Meet Krista Delahunty and Jason Johnston

“We started Aroostook Hops out of personal interest. Jason, my husband, had been making home brew beer for years. We are both scientists, so our interest in growing hops for beer was a natural step. It turns out there was a real need for the product, so we kept expanding and exploring our interest and turned it into a commercial business.”

Krista Delahunty and Jason Johnston started growing hops commercially in Westfield, Maine in 2009. Jason is on the faculty of the University of Maine at Presque Isle teaching a variety of courses in biology and wildlife ecology and Krista teaches an online biology course for non-majors at UMPI. They have two small girls who are getting very used to growing up with farmers for parents.

“The kids spent a lot of time in the swing set during the harvest,” said Krista, “but it was the only way we could keep an eye on them while we worked.

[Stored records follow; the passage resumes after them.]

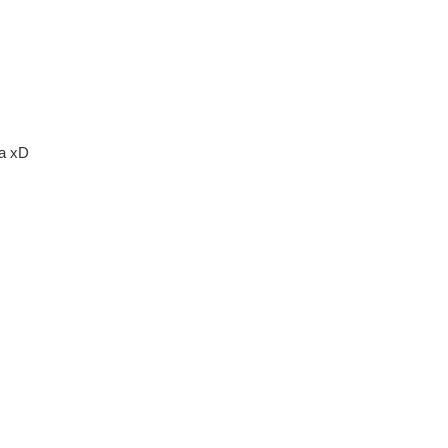
ha xD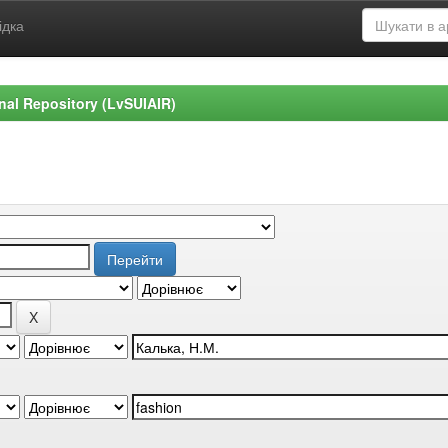
ідка
ional Repository (LvSUIAIR)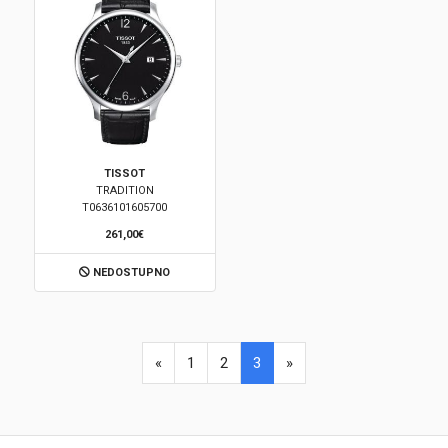
TISSOT
TRADITION
T0636101605700
261,00€
NEDOSTUPNO
«
1
2
3
»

Krista and Jason have quickly become hops experts in the state. “We’re scientists, and we are both interested in how to grow the best hops organically. Hops take three years to produce and at the end of each season we can analyze what worked best, what we can change, what we can do better.”

This year, Jason and Krista were awarded a MTI Seed Grant to fabricate a harvester. To get the Seed Grant they had to match the money, which they were able to do in part with money previously raised through an Indiegogo Campaign.

“We are busy, but we’re happy. We both like the hard, physical work, and the mental challenges of growing hops, but most of all we really enjoy doing this together.”

Krista and Jason joined the Maine Farm Bureau at the urging of a neighboring farm family. “The cost of our membership is basically paid for by the discount we get on our insurance. Plus we get a bunch of other discounts on equipment and travel. Last June, the Aroostook County Farm Bureau asked us to speak at the Maple Meadows Farm Festival, which was great exposure for us. Plus, we both think it’s important to have a voice in what happens in Maine agriculture.”

Aroostook Hops hops can be found in many local Maine brews like Allagash’s Sixteen Counties and Gritty McDuff’s Aroostook Fresh Hop Ale.